(Stored data entries)
■ ■ ■
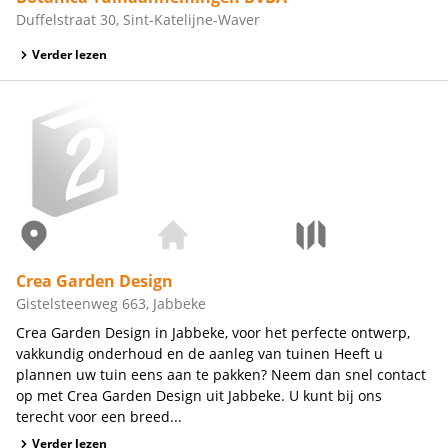
Duffelstraat 30, Sint-Katelijne-Waver
Verder lezen
Crea Garden Design
Gistelsteenweg 663, Jabbeke
Crea Garden Design in Jabbeke, voor het perfecte ontwerp,
vakkundig onderhoud en de aanleg van tuinen Heeft u
plannen uw tuin eens aan te pakken? Neem dan snel contact
op met Crea Garden Design uit Jabbeke. U kunt bij ons
terecht voor een breed...
Verder lezen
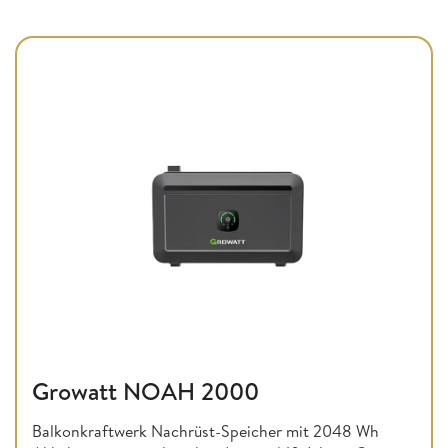
Growatt NOAH 2000
Balkonkraftwerk Nachrüst-Speicher mit 2048 Wh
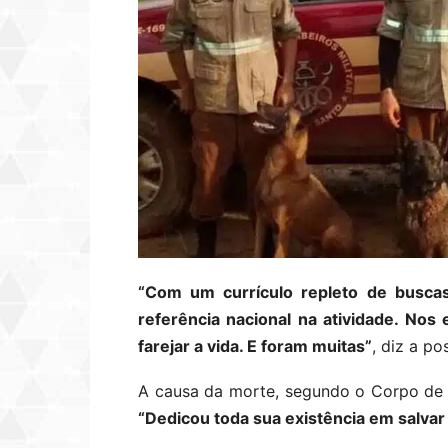
“Com um currículo repleto de busca
referência nacional na atividade. No
farejar a vida. E foram muitas”
, diz a p
A causa da morte, segundo o Corpo de B
“Dedicou toda sua existência em salva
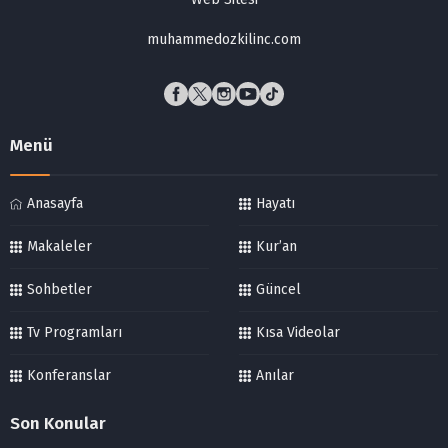
muhammedozkilinc.com
Menü
Anasayfa
Hayatı
Makaleler
Kur’an
Sohbetler
Güncel
Tv Programları
Kısa Videolar
Konferanslar
Anılar
Son Konular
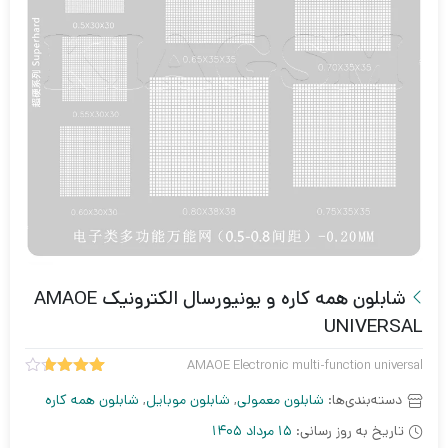
شابلون همه کاره و یونیورسال الکترونیک AMAOE
UNIVERSAL
AMAOE Electronic multi-function universal
3
امتیاز
دسته‌بندی‌ها:
شابلون معمولی
,
شابلون موبایل
,
شابلون همه کاره
3.67
از
5 امتیاز
تاریخ به روز رسانی:
15 مرداد 1405
مشتری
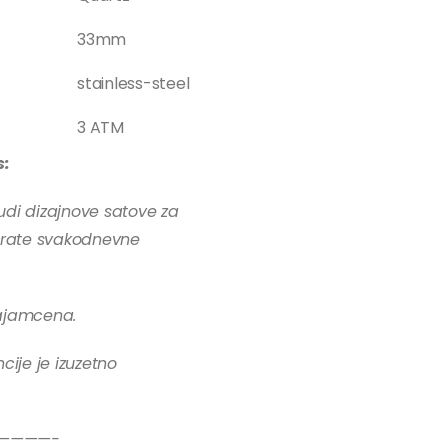
33mm
stainless-steel
3 ATM
s:
udi dizajnove satove za
 prate svakodnevne
zajamcena.
cije je izuzetno
————-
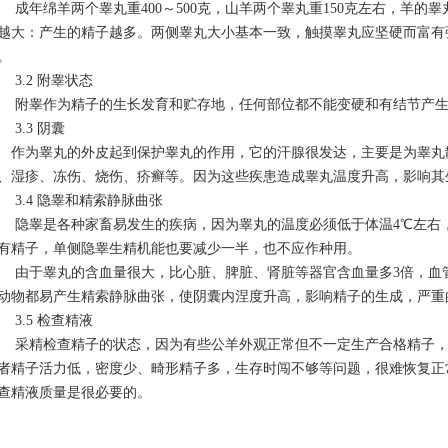
年绵羊两个睾丸重400～500克，山羊两个睾丸重150克左右，羊的睾丸
越大：产生的精子越多。两侧睾丸大小基本一致，触摸睾丸应坚硬而富有
。
.2 附睾状态
睾作为精子的生长发育和贮存地，任何部位都不能变硬和有结节产生
.3 阴囊
为睾丸的外皮起到保护睾丸的作用，它的汗腺很发达，主要是为睾丸
、湿疹、冻伤、烧伤、疥癣等。因为这些疾患造成睾丸温度升高，影响其
.4 隐睾和精索静脉曲张
睾是各种家畜易发生的疾病，因为睾丸的温度必须低于体温4℃左右，
有精子，单侧隐睾生精机能也要减少一半，也不应作种用。
于睾丸的含血量很大，比心脏、脾脏、肾脏等器官含血量多3倍，血管
动物都易产生精索静脉曲张，使阴囊内涅度升高，影响精子的生成，严重
.5 检查精液
精检查精子的状态，因为有些公羊外观正常但不一定生产合格精子，
者精子活力低，密度少、畸形精子多，生存时闯不够等问题，很难恢复正
查精液质量是很必要的。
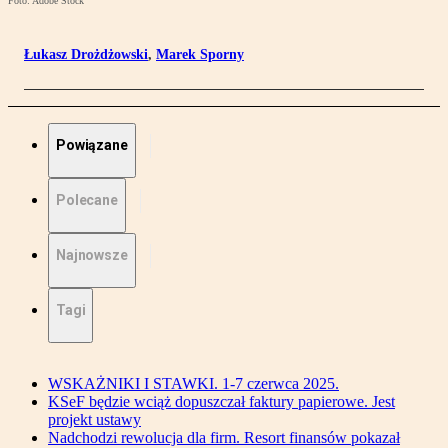
Foto: Adobe Stock
Łukasz Drożdżowski
,
Marek Sporny
Powiązane
Polecane
Najnowsze
Tagi
WSKAŻNIKI I STAWKI. 1-7 czerwca 2025.
KSeF będzie wciąż dopuszczał faktury papierowe. Jest
projekt ustawy
Nadchodzi rewolucja dla firm. Resort finansów pokazał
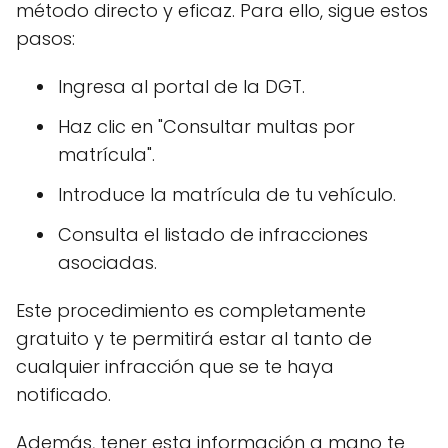
método directo y eficaz. Para ello, sigue estos
pasos:
Ingresa al portal de la DGT.
Haz clic en "Consultar multas por
matrícula".
Introduce la matrícula de tu vehículo.
Consulta el listado de infracciones
asociadas.
Este procedimiento es completamente
gratuito y te permitirá estar al tanto de
cualquier infracción que se te haya
notificado.
Además, tener esta información a mano te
■ ■ ■
Assigned task>
Pictures are not part of the copy. Output only the lines from the one with "有精子，单侧隐睾生精机能也要减少一半，也不应作种用。" through the final line of the records, exactly as given.

Expected answer>
有精子，单侧隐睾生精机能也要减少一半，也不应作种用。
于睾丸的含血量很大，比心脏、脾脏、肾脏等器官含血量多3倍，血管
动物都易产生精索静脉曲张，使阴囊内涅度升高，影响精子的生成，严重
.5 检查精液
精检查精子的状态，因为有些公羊外观正常但不一定生产合格精子，
者精子活力低，密度少、畸形精子多，生存时闯不够等问题，很难恢复正
查精液质量是很必要的。
Foto: Adobe Stock
Łukasz Drożdżowski
,
Marek Sporny
Powiązane
Polecane
Najnowsze
Tagi
WSKAŻNIKI I STAWKI. 1-7 czerwca 2025.
KSeF będzie wciąż dopuszczał faktury papierowe. Jest
projekt ustawy
Nadchodzi rewolucja dla firm. Resort finansów pokazał
método directo y eficaz. Para ello, sigue estos
pasos:
Ingresa al portal de la DGT.
Haz clic en "Consultar multas por
matrícula".
Introduce la matrícula de tu vehículo.
Consulta el listado de infracciones
asociadas.
Este procedimiento es completamente
gratuito y te permitirá estar al tanto de
cualquier infracción que se te haya
notificado.
Además, tener esta información a mano te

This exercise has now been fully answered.